» Your task
Only the line with "Image resolution: width=859" and the lines after it, to the end of the data, should appear in the answer, each reproduced exactly.

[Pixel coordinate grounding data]
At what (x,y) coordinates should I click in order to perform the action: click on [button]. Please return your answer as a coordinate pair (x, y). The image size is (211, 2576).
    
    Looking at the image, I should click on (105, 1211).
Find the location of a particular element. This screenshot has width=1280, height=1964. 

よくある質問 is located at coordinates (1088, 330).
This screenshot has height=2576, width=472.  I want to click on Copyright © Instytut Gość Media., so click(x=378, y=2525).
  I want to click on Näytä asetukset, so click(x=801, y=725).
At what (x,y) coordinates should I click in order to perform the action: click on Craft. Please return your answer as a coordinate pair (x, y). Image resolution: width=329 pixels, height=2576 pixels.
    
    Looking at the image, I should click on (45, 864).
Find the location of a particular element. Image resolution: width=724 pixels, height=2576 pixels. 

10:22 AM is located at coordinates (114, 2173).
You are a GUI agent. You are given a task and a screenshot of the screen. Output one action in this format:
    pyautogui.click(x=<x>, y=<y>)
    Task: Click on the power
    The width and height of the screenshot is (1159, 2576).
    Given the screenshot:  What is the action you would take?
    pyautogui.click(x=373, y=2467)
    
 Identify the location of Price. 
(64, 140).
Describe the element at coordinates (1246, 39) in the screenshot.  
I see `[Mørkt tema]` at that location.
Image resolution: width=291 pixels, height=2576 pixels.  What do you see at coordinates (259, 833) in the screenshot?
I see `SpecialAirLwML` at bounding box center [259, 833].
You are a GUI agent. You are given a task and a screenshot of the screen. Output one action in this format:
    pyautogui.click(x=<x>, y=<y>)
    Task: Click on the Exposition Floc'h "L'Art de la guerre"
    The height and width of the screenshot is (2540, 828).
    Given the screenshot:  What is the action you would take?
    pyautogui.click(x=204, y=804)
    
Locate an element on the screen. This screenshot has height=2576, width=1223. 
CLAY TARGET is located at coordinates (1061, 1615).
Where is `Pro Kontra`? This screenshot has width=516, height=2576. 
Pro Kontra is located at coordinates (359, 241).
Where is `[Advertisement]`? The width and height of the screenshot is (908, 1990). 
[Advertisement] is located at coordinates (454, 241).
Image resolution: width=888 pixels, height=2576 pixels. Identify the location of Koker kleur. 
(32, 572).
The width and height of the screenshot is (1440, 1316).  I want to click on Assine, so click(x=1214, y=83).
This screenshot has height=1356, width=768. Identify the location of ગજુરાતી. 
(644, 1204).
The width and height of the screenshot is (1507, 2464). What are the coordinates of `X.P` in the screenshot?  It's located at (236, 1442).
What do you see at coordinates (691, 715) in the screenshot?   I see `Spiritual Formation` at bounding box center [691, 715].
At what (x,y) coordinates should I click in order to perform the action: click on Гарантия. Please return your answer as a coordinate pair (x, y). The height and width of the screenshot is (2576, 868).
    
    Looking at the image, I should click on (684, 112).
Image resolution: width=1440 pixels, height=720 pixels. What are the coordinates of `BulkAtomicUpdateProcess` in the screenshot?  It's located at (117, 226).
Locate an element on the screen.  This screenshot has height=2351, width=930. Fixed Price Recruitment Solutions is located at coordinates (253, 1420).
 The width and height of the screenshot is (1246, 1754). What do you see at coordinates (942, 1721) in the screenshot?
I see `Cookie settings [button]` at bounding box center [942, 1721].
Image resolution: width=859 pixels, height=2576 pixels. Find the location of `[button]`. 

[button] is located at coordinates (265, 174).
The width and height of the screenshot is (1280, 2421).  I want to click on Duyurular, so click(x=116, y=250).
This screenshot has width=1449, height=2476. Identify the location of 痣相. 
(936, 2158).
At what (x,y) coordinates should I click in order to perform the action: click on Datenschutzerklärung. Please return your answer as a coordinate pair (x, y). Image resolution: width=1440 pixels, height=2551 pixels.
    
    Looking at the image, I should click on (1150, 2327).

» Written solution
Image resolution: width=859 pixels, height=2576 pixels. Find the location of `[button]`. 

[button] is located at coordinates (265, 174).
The width and height of the screenshot is (1280, 2421).  I want to click on Duyurular, so click(x=116, y=250).
This screenshot has width=1449, height=2476. Identify the location of 痣相. 
(936, 2158).
At what (x,y) coordinates should I click in order to perform the action: click on Datenschutzerklärung. Please return your answer as a coordinate pair (x, y). Image resolution: width=1440 pixels, height=2551 pixels.
    
    Looking at the image, I should click on (1150, 2327).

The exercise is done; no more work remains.